======== RECORDS ========

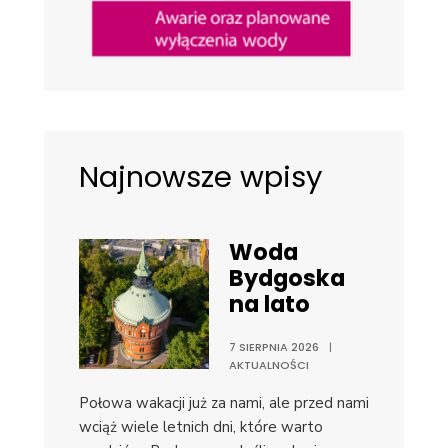
Najnowsze wpisy
Woda
Bydgoska
na lato
7 SIERPNIA 2026
|
AKTUALNOŚCI
Połowa wakacji już za nami, ale przed nami
wciąż wiele letnich dni, które warto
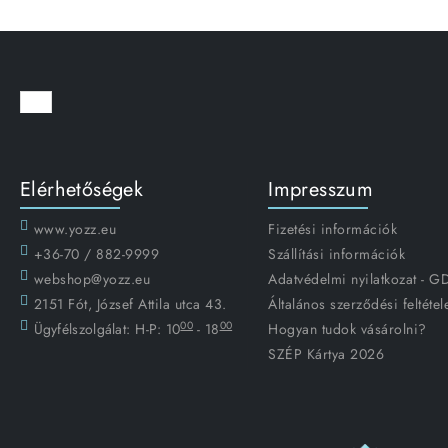
Elérhetőségek
Impresszum
www.yozz.eu
Fizetési információk
+36-70 / 882-9999
Szállítási információk
webshop@yozz.eu
Adatvédelmi nyilatkozat - 
2151 Fót, József Attila utca 43.
Általános szerződési feltétel
00
00
Ügyfélszolgálat:
H-P: 10
- 18
Hogyan tudok vásárolni?
SZÉP Kártya 2026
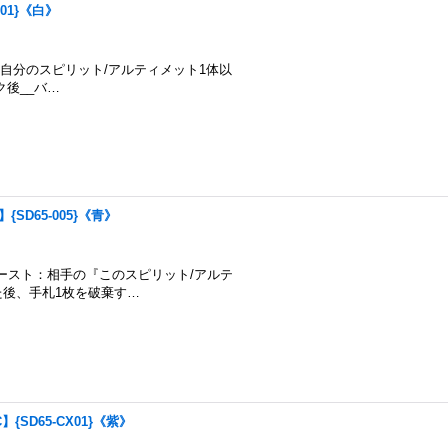
01}《白》
スト3以上の自分のスピリット/アルティメット1体以
後__バ…
{SD65-005}《青》
上__バースト：相手の『このスピリット/アルテ
た後、手札1枚を破棄す…
】{SD65-CX01}《紫》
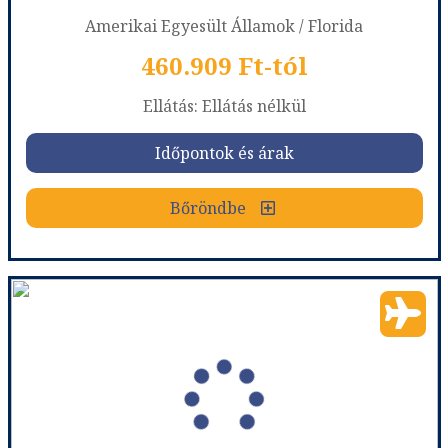
Amerikai Egyesült Államok / Florida
460.909 Ft-tól
Ellátás: Ellátás nélkül
Időpontok és árak
Bőröndbe
Arlo Wynwood
Ország:
Amerikai Egyesült Államok
Város:
Miami
Utazás módja:
Repülővel
Ellátás:
Ellátás nélkül
Szálláskategória:
Hotel ****
Szobatípus:
Szoba King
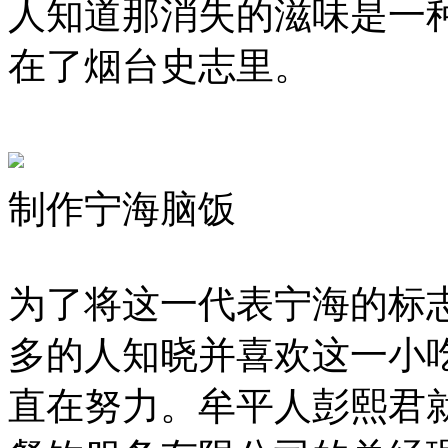
人知道那消失的滋味是一
在了烟台史志里。
制作宁海脑饭
为了将这一代表宁海的标
多的人知晓并喜欢这一小
直在努力。牟平人彭熙君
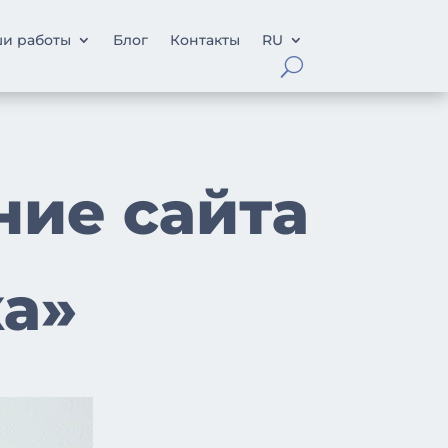
и работы
Блог
Контакты
RU
ние сайта
ка»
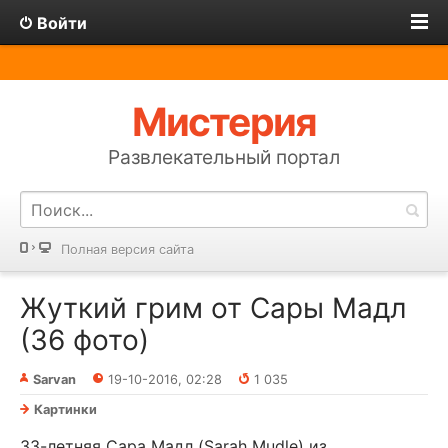
Войти
Мистерия
Развлекательный портал
Полная версия сайта
Жуткий грим от Сары Мадл
(36 фото)
Sarvan
19-10-2016, 02:28
1 035
Картинки
33-летняя Сара Мадл (Sarah Mudle) из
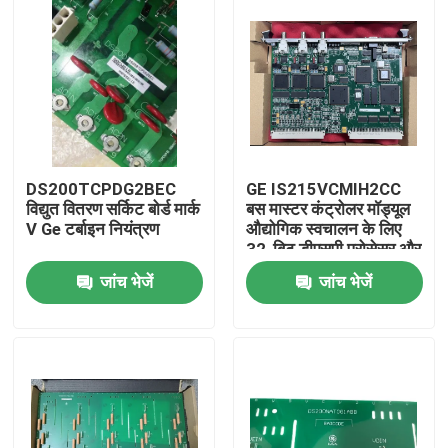
DS200TCPDG2BEC
GE IS215VCMIH2CC
विद्युत वितरण सर्किट बोर्ड मार्क
बस मास्टर कंट्रोलर मॉड्यूल
V Ge टर्बाइन नियंत्रण
औद्योगिक स्वचालन के लिए
32-बिट डीएसपी प्रोसेसर और
आईओनेट ईथरनेट पोर्ट के
जांच भेजें
जांच भेजें
साथ
घर
उत्पाद
वीडियो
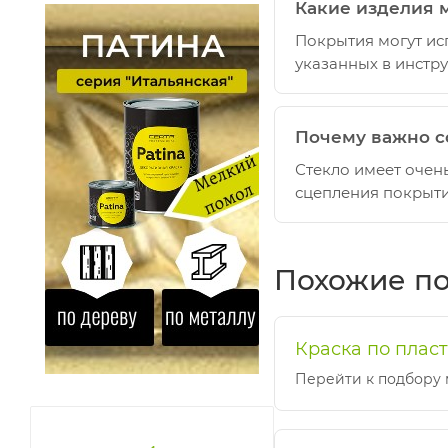
Какие изделия 
Покрытия могут ис
указанных в инстру
Почему важно с
Стекло имеет очен
сцепления покрыти
Похожие п
Краска по плас
Перейти к подбору 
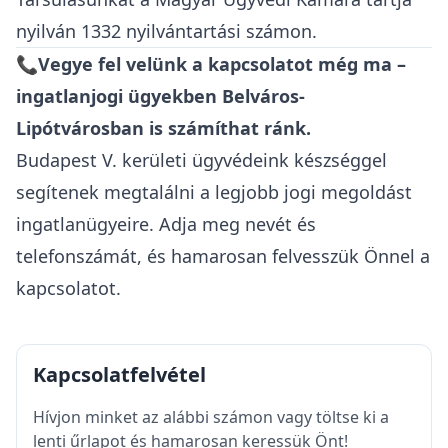
nyilván 1332 nyilvántartási számon.
📞Vegye fel velünk a kapcsolatot még ma –
ingatlanjogi ügyekben Belváros-
Lipótvárosban is számíthat ránk.
Budapest V. kerületi ügyvédeink készséggel
segítenek megtalálni a legjobb jogi megoldást
ingatlanügyeire. Adja meg nevét és
telefonszámát, és hamarosan felvesszük Önnel a
kapcsolatot.
Kapcsolatfelvétel
Hívjon minket az alábbi számon vagy töltse ki a
lenti űrlapot és hamarosan keressük Önt!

========

WORK TO COMPLETE: Restate word for word only the lines that run from the line holding "Połowa wakacji już za nami, ale przed nami" to the end of the data, both ends kept, leaving every picture out.

EXERCISE RESULT:
Połowa wakacji już za nami, ale przed nami
wciąż wiele letnich dni, które warto
Elérhetőségek
Impresszum
www.yozz.eu
Fizetési információk
+36-70 / 882-9999
Szállítási információk
webshop@yozz.eu
Adatvédelmi nyilatkozat - 
2151 Fót, József Attila utca 43.
Általános szerződési feltétel
00
00
Ügyfélszolgálat:
H-P: 10
- 18
Hogyan tudok vásárolni?
SZÉP Kártya 2026
01}《白》
スト3以上の自分のスピリット/アルティメット1体以
後__バ…
{SD65-005}《青》
上__バースト：相手の『このスピリット/アルテ
た後、手札1枚を破棄す…
】{SD65-CX01}《紫》
Amerikai Egyesült Államok / Florida
460.909 Ft-tól
Ellátás: Ellátás nélkül
Időpontok és árak
Bőröndbe
Arlo Wynwood
Ország:
Amerikai Egyesült Államok
Város:
Miami
Utazás módja:
Repülővel
Ellátás:
Ellátás nélkül
Szálláskategória:
Hotel ****
Szobatípus:
Szoba King
人知道那消失的滋味是一
在了烟台史志里。
制作宁海脑饭
为了将这一代表宁海的标
多的人知晓并喜欢这一小
直在努力。牟平人彭熙君
и работы
Блог
Контакты
RU
ние сайта
ка»
Войти
Мистерия
Развлекательный портал
Полная версия сайта
Жуткий грим от Сары Мадл
(36 фото)
Sarvan
19-10-2016, 02:28
1 035
Картинки
33-летняя Сара Мадл (Sarah Mudle) из
DS200TCPDG2BEC
GE IS215VCMIH2CC
विद्युत वितरण सर्किट बोर्ड मार्क
बस मास्टर कंट्रोलर मॉड्यूल
V Ge टर्बाइन नियंत्रण
औद्योगिक स्वचालन के लिए
32-बिट डीएसपी प्रोसेसर और
आईओनेट ईथरनेट पोर्ट के
जांच भेजें
जांच भेजें
साथ
घर
उत्पाद
वीडियो
Какие изделия 
Покрытия могут ис
указанных в инстру
Почему важно с
Стекло имеет очен
сцепления покрыти
Похожие п
Краска по плас
Перейти к подбору 
nyilván 1332 nyilvántartási számon.
📞Vegye fel velünk a kapcsolatot még ma –
ingatlanjogi ügyekben Belváros-
Lipótvárosban is számíthat ránk.
Budapest V. kerületi ügyvédeink készséggel
segítenek megtalálni a legjobb jogi megoldást
ingatlanügyeire. Adja meg nevét és
telefonszámát, és hamarosan felvesszük Önnel a
kapcsolatot.
Kapcsolatfelvétel
Hívjon minket az alábbi számon vagy töltse ki a
lenti űrlapot és hamarosan keressük Önt!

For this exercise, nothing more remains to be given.